◆ WHAT IS NEEDED ◆
Keep only the lines of the data below that contain "utils", and copy them.

◆ Rendered page images ◆

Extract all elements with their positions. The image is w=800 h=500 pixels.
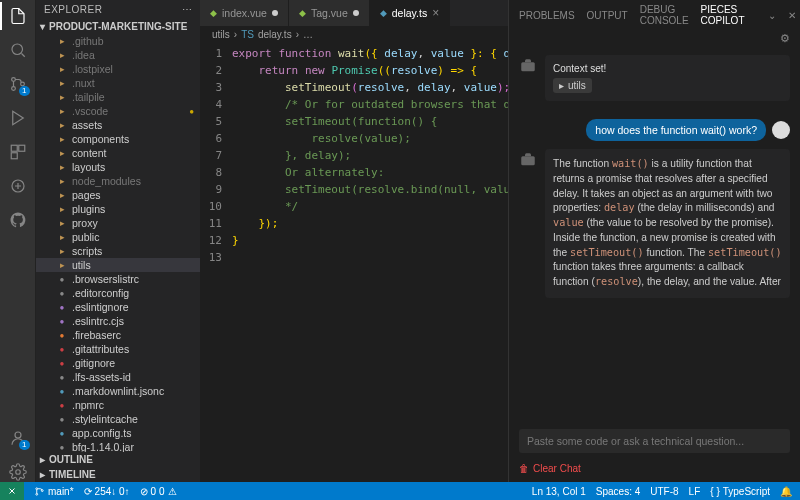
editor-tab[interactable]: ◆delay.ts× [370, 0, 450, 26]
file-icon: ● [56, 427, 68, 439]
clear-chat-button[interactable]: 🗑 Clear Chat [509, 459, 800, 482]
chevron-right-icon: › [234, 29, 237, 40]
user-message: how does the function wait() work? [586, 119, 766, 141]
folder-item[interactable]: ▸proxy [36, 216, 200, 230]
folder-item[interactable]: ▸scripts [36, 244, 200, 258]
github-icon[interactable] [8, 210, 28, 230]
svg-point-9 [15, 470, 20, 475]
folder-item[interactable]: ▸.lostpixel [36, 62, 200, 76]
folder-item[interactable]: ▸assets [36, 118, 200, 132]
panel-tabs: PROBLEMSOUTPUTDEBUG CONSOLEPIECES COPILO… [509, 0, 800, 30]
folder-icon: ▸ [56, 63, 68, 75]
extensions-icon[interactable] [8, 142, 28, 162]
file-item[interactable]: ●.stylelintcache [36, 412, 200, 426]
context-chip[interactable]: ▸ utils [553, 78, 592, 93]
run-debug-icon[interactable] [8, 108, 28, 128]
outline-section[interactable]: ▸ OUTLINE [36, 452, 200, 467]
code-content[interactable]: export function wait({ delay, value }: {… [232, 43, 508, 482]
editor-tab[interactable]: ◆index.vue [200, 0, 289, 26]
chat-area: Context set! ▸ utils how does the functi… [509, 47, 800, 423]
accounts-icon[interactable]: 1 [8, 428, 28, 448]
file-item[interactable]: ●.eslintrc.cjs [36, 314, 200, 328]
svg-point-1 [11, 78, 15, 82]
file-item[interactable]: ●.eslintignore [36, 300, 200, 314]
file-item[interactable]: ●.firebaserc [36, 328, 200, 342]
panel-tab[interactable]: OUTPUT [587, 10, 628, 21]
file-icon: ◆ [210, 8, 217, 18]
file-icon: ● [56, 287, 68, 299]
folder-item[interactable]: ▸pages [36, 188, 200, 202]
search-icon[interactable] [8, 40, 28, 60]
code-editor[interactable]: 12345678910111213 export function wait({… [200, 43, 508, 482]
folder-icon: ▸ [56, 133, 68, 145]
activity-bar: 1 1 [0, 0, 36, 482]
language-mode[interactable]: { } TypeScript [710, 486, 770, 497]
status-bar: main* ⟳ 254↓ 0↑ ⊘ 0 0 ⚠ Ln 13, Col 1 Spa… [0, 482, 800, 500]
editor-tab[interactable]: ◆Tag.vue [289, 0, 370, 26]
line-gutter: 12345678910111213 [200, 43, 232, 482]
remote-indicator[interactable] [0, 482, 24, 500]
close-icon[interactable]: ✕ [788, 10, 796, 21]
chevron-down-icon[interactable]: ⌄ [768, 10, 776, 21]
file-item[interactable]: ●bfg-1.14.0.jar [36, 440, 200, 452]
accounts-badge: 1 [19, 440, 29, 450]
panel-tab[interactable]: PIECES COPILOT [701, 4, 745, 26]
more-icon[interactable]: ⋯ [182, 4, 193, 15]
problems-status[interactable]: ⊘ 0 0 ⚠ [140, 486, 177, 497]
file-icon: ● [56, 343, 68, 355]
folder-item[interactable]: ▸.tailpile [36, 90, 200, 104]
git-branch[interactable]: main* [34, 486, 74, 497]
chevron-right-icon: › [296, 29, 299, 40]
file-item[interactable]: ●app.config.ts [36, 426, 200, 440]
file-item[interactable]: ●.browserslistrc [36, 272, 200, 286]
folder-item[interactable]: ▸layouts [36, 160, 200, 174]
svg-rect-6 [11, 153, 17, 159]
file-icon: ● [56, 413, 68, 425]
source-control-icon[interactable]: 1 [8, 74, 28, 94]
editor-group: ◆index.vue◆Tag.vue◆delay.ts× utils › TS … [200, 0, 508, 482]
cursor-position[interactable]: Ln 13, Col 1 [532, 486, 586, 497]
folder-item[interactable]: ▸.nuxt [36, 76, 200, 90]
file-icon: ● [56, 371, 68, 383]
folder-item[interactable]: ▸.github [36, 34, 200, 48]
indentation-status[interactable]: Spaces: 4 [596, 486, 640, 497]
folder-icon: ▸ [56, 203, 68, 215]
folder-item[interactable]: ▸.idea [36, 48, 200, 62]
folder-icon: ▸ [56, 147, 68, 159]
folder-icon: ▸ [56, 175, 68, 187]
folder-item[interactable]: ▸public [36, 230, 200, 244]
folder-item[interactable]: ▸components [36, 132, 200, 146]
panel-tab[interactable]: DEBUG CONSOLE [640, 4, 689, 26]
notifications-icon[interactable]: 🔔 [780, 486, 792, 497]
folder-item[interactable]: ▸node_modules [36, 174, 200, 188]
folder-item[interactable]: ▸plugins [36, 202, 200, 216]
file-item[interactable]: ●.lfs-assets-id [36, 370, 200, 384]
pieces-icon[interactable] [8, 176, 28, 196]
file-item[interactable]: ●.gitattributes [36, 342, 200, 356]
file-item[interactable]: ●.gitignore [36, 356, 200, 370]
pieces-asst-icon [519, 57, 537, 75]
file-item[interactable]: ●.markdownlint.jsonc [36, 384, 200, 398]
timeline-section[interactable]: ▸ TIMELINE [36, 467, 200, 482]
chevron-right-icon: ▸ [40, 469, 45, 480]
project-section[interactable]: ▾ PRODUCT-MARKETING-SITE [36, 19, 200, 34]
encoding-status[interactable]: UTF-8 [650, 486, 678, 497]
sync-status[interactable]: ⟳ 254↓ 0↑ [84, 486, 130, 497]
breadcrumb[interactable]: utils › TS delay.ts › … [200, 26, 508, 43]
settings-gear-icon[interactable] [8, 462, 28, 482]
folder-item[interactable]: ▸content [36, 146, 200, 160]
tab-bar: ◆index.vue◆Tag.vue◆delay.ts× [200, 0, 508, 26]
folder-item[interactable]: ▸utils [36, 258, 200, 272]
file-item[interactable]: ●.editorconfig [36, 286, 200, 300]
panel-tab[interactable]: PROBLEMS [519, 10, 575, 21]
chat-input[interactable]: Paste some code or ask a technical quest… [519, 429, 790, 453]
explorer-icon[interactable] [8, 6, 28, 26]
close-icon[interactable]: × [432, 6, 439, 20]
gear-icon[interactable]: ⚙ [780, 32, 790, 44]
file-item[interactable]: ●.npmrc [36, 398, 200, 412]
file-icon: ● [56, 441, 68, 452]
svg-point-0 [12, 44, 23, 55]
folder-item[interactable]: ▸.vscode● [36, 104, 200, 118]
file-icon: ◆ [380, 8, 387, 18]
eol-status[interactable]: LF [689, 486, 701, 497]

◆ REPLY ◆
context-chip[interactable]: ▸ utils [553, 78, 592, 93]
chat-area: Context set! ▸ utils how does the functi… [509, 47, 800, 423]
editor-group: ◆index.vue◆Tag.vue◆delay.ts× utils › TS … [200, 0, 508, 482]
breadcrumb[interactable]: utils › TS delay.ts › … [200, 26, 508, 43]
folder-item[interactable]: ▸utils [36, 258, 200, 272]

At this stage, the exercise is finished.